In this study, three ligands such as 9,10-anthracenedione 1,8-dihydroxy-3-methyl- (ligand 29), phthalic acid isobutyl octadecyl ester (ligand 31) and diisooctyl phthalate (ligand 33) obtained from the set of 35 compounds exhibited higher least energy (minimum binding energy) than other molecules (data not shown) to bind with the target protein MCR (Table 1). Hydrophobic interactions between the ligands and target protein showed in Fig. 1, Fig. 2, Fig. 3. The binding affinity values for the top three hits (ligands 29, 31 and 33) varied from −5.26 to −6.92 kcal/mol against the target protein MCR. The ligand 31 showed a docking score of −5.26 kcal/mol. The oxygen atom of the carbonyl group and the phenolic ring has been bind with ASN‘481 (Asparagine). The ligand 33 attainment the score of about −5.61 kcal/mol and one of the carbonyl group of the ester side chain bind with VAL‘482 (Valine) and ASN‘481; the oxygen atom attached to the carbonyl in the other side chain also bind with ASN‘481. Among 35 compounds, the compound 9,10-anthracenedione 1,8-dihydroxy-3-methyl- (ligand 29) showed a higher score (−6.92 kcal/mol) against MCR than others. The di-chelated carbonyl at C-10 bound with GLY‘397 (Glycine) and ARG‘401 (Arginine) and the phenolic hydroxyl at C-4 binds with SER‘399 (Serine) of methyl-coenzyme M reductase. Additionally, the center phenolic ring shows π-π interaction with TYR‘333 (Tyrosine) and PHE‘396 (Phenylalanine).

Table 1.

Molecular docking of selected GCMS compounds with MCR protein.

Ligand no. Compound name Molecular formula Protein
PDB ID
No of H bonds Binding amino acid Residues Binding Energy
(kcal/mol)
Inhibition Constant uM VDW_HB desolv_energy
(kcal/mol)
Reff. RMSD Ligand efficiency
29. 9,10-Anthracenedione, 1,8-dihydroxy-3-methyl- C15H10O4 MCR (PDB ID: 1MRO) 3 GLY‘397/O, SER‘399/HN, ARG‘401/HN1
TYR‘333, PHE‘396 (π-π interaction)
−6.92 8.53 (uM) −6.62 31.66 0.36
31. Phthalic acid, isobutyl octadecyl ester C30H50O4 1 ASN‘481/2HD2 −5.26 140.46 (uM) −9.33 53.83 0.15
33. Diisooctyl phthalate C24H38O4 2 ASN‘481/2HD2, VAL‘482/HN −5.61 77.07(uM) −7.86 41.85 0.20

9,10-Anthracenedione, 1,8-dihydroxy-3-methyl- (ligand 29) showed least energy value and also good ligand efficiency.

Fig. 1.

Fig. 1

The ligand 29 (9,10-Anthracenedione, 1,8-dihydroxy-3-methyl) with corresponding amino acid residues of methyl-coenzyme M reductase (PDB ID: 1MRO) (A); hydrophobic interactions between the ligand 29 and methyl-coenzyme M reductase (PDB ID: 1MRO) (B).

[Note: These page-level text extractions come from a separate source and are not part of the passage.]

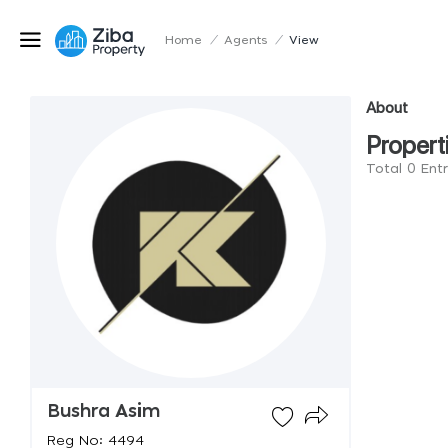
Home
/
Agents
/
View
About
Propert
Total 0 Ent
Bushra Asim
Reg No: 4494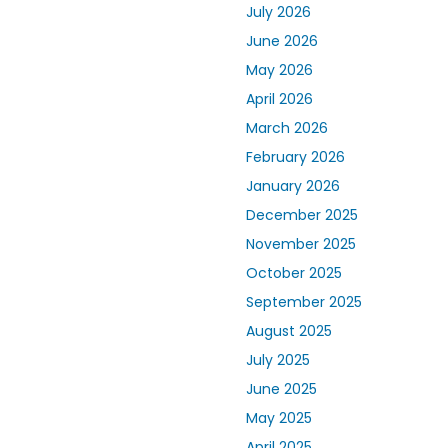
July 2026
June 2026
May 2026
April 2026
March 2026
February 2026
January 2026
December 2025
November 2025
October 2025
September 2025
August 2025
July 2025
June 2025
May 2025
April 2025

The yellow dotted lines indicated the hydrogen bond interaction.

Fig. 2.

Fig. 2

The ligand 31 (Phthalic acid, isobutyl octadecyl ester) with corresponding amino acid residues of methyl-coenzyme M reductase (PDB ID: 1MRO) (A); hydrophobic interactions between the ligand 33 and methyl-coenzyme M reductase (PDB ID: 1MRO) (B). The yellow dotted lines indicated the hydrogen bond interaction.

Fig. 3.

Fig. 3

The ligand 33 (Diisooctyl phthalate) with corresponding amino acid residues of methyl-coenzyme M reductase (PDB ID: 1MRO) (A); hydrophobic interactions between the ligand 31 and methyl-coenzyme M reductase (PDB ID: 1MRO) (B). The yellow dotted lines indicated the hydrogen bond interaction.

3.2. ADME properties

Further, the three ligands were selected based on their binding affinity. Molecular properties such as total polar surface area, rotatable bonds, rigid bonds, octanol-water partition coefficient (LogP), molecular weight, hydrogen bond acceptor (HBA), hydrogen bond donor (HBD), water solubility (LogS) and stereocenters for the three ligands were presented (Table 2). The ligand 29 has lower rotatable bonds whereas ligands 31 and 33 have high rotatable bonds.

Table 2.

Physio-chemical and ADME properties.

Ligand no. Compound name Molecular weight Oral bioavailability Rotatable bonds Flexibility Log P HBD HBA Rings Lipinski violations Solubility (mg/l) Stereo Centers
29 9,10-Anthracenedione, 1,8-dihydroxy-3-methyl- 254.24 Good 0 0 3.53 2 4 1 0 4913.02 0
31 Phthalic acid, isobutyl octadecyl ester 474.72 Good 23 0.74 10.21 0 4 1 1 204.40 0
33 Diisooctyl phthalate 390.56 Good 16 0.67 8.41 0 4 1 1 546.92 0

9,10-Anthracenedione, 1,8-dihydroxy-3-methyl- (ligand 29) showed good in oral bioavailability and satisfied the Lipinski rule of 5. HBD – Hydrogen Bond Donor, HBA – Hydrogen Bond Acceptor.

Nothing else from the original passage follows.